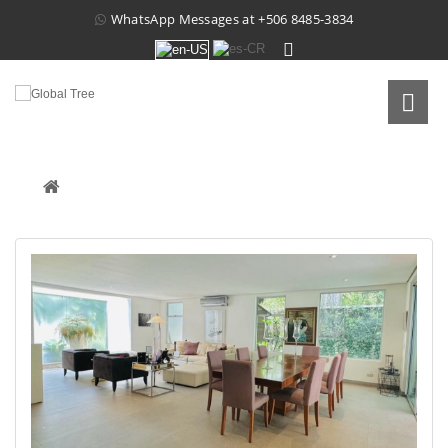
WhatsApp Messages at
+506 8485-3834
CONDOMINIUM NUVO, SANTA ANA
Real Estate
 /
For Sale
 /
Condominium Nuvo, Santa Ana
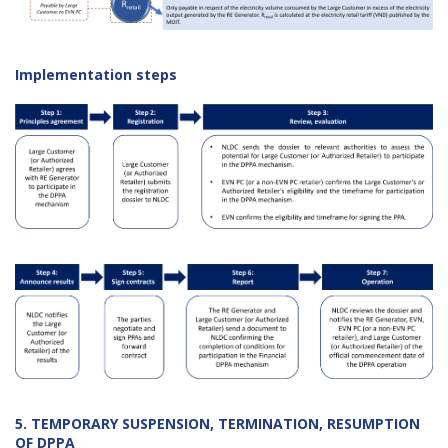
Implementation steps
5. TEMPORARY SUSPENSION, TERMINATION, RESUMPTION
OF DPPA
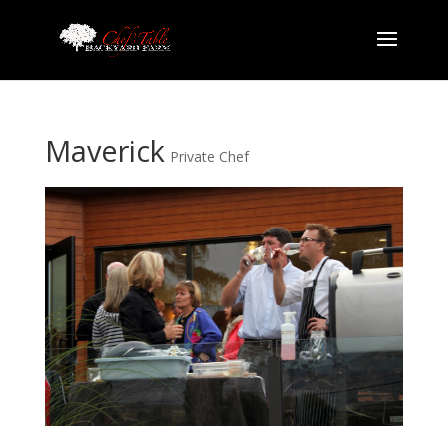
Maverick
Private Chef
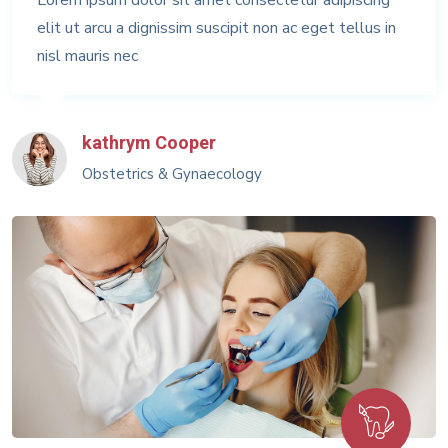
elit ut arcu a dignissim suscipit non ac eget tellus in
nisl mauris nec
kathrym Cooper
Obstetrics & Gynaecology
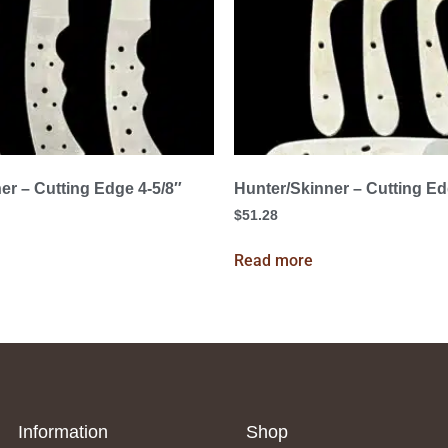
er – Cutting Edge 4-5/8″
Hunter/Skinner – Cutting Ed
$
51.28
Read more
Information
Shop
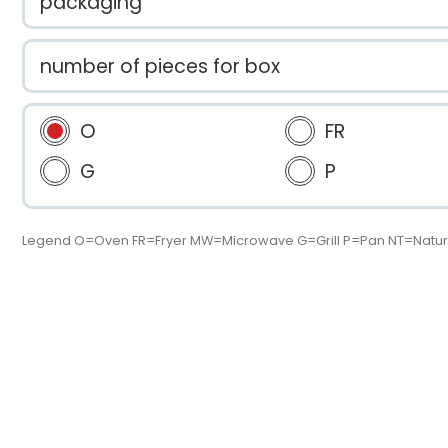
packaging
number of pieces for box
O
FR
G
P
Legend O=Oven FR=Fryer MW=Microwave G=Grill P=Pan NT=Natur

### Your objective
Tally how many lines of the listing above include the string "Cutting", and report that figure by itself.

### Finished exercise
2